People in Lagos are noisy, like the city itself but they are friendly – to the point of being nosy, to be honest. But I find even that charming. I remember once when I went to London, a friend and I were on a train when a girl tried to steal my friend’s bag. When we told her we didn’t appreciate her (evidently) poor stealing skills, she tried to start a fight with us. What shocked me most wasn’t the girl herself but that the train was full of people and not one single person said a word even though they saw the entire thing happen. That would never happen in Lagos. The girl would probably have been slapped and ejected from the train at the next stop. In Lagos, when you’re in trouble, people will help you. In this mad, dangerous city, good people still exist.
If there’s one thing that Lagos has in abundance, it is beaches. From public beaches where concerts are held to exclusive ones that are basically only accessible by boat. I cannot lie, some of the beaches in Lagos are incredibly dirty, something that can be made better simply by people taking their trash with them when they leave the beach but that’s another story. The trick with finding a great beach in Lagos is to go as far away from the city centre as you can. The beaches that are further away tend to be cleaner. It means you spend maybe 2 hours going to the beach but once you get there, you’ll find that the journey was well worth it.
People in Lagos would always rather be over-dressed than under-dressed. It is in Lagos that you find people in high heels and full makeup at the supermarket and when I saw a girl in a body-con dress at the beach, I had to laugh. The dressing in Lagos is always over-the-top. It exasperates me sometimes but when I go abroad and see people wearing shorts everywhere from the mall to restaurants, I long for the respect people in Lagos have for occasions. In Lagos, every event is an opportunity to dress up. I guess the thinking is if you can be bothered to go somewhere, you should be bothered to look good for it.
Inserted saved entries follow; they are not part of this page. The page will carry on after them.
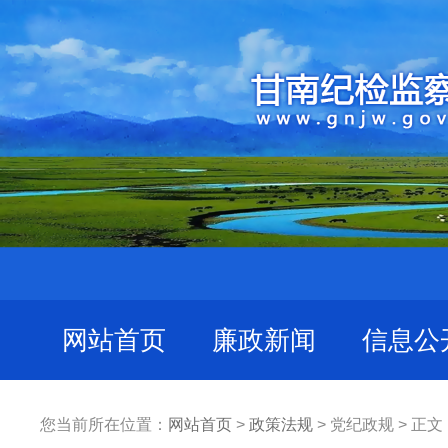
网站首页
廉政新闻
信息公
您当前所在位置：
网站首页
>
政策法规
> 党纪政规 > 正文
When it comes to food, Lagos is not the most sophisticated of places. Sure, you can find Thai food here but it is so expensive, it’ll make your eyes water. However, if you’re searching for anything outside the basics like burgers and salads or Chinese food (for some reason, there are many Chinese restaurants in Lagos), you’ll be searching a long time. You might not find much variety when it comes to foreign food but you’ll find food native to different parts of the country in Lagos. For example, Calabar food is big in Lagos and suya is practically synonymous with Lagos at night. Simply put, if you love Nigerian food, you’ll love Lagos.
There are many people who don’t like Lagos and many reasons not to but for me, my love for Lagos always overrides those reasons. Lagos frustrates me sometimes. It would take an extremely optimistic (or extremely rich) person to remain unaffected by the traffic in Lagos or the rudeness of some people (even those who are supposed to be helpful like customer-facing staff) but I only have to be out of Lagos for a few days before I start missing it, longing for its claustrophobic affection again. Lagos means the world to me and I hope I’ve helped you see why.